The European Central Bank announced yesterday its decision to raise interest rates by half a percentage point, bringing the rate on main refinancing to 3.50% (the highest level since October 2007), the deposit rate to 3%, and the marginal lending rate to 3.75%. The ECB also estimates that inflation will average 5.3% in 2023, 2.9% in 2024 and 2.1% in 2025.
"Inflation is expected to be too high for too long a period of time. Therefore, the Governing Council decided today to raise the three key interest rates by 50 basis points, in line with its determination to ensure a timely return of inflation to its medium-term objective of 2%," said Christine Lagarde, President of the Central Bank, at a press conference in Frankfurt, making it clear that "no other option" other than the hike has been put on the table, And "the decision was taken by a large majority and very quickly."
"The Governing Council is closely following the ongoing market tensions and stands ready to intervene where necessary to preserve price stability and financial stability in the euro area," he continued, adding that the euro area banking sector is resilient, with strong capital and liquidity positions. "In any case, the ECB has all the necessary instruments to provide liquidity to support the euro area financial system, if the need arises, and to preserve the orderly transmission of monetary policy. The ECB's new staff macroeconomic projections were finalised in early March, ahead of recent tensions in financial markets. These tensions therefore lead to further uncertainty regarding the assessments of the baseline scenario for inflation and growth."

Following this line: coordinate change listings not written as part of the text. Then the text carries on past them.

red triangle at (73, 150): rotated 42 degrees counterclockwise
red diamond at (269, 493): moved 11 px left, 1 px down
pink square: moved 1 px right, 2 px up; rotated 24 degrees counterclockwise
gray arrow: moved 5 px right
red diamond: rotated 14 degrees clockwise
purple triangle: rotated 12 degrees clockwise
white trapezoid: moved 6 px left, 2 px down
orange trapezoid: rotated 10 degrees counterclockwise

"According to the latest projections, the economy should recover over the next few quarters. Public interventions to protect the economy from the impact of high energy prices should be temporary, targeted and modulated in order to preserve incentives for lower energy consumption. Any measure that fails to meet these criteria is likely to push up medium-term inflationary pressures, necessitating a stronger monetary policy response." In general, she continues, "fiscal policies should be geared towards making our economy more productive and gradually lowering the high level of public debt." ECB President Christine Lagarde said this at a press conference in Frankfurt.
The Governing Council stands ready to adjust all its instruments within its mandate to ensure that inflation returns to its medium-term 2% objective and to preserve the orderly transmission of monetary policy. Even if the uncertainty eases, we know we still have a long way to go in the fight against inflation." As for the banking sector, "it is in a much better situation than in 2008", he notes, and "we do not currently see a liquidity crisis", but on the contrary "we are beginning to see the transmission of our monetary policy through the credit channel", that is, a slowdown in financing to firms and households, "and that is exactly what we want to see".

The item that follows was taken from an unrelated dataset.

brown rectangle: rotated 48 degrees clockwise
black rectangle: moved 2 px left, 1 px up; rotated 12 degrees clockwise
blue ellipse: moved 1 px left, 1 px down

The crisis that has hit Credit Suisse is "limited and there is no concentration," Central Bank Vice President Luis De Guindos explained at the conference. In any case, "we have the tools to provide liquidity in case they are needed".
Core inflation, i.e. excluding energy and food, continued to rise in February and ECB staff expect an average of 4.6% in 2023, higher than anticipated in the December projections. It is expected to decline to 2.5% in 2024 and 2.2% in 2025 thereafter as upward pressures from past supply shocks and the reopening of economic activities fade and tighter monetary policy increasingly dampens demand. "These improvements are but not yet sufficient to guarantee a return to the 2% target in the medium term," says Lagarde.
"I think there isno compromise to be made between price stability and financial stability," the ECB president replied to a question asked at a press conference. In any case, the ECB did not include in the communiqué on today's rate hike decision any reference to further future hikes.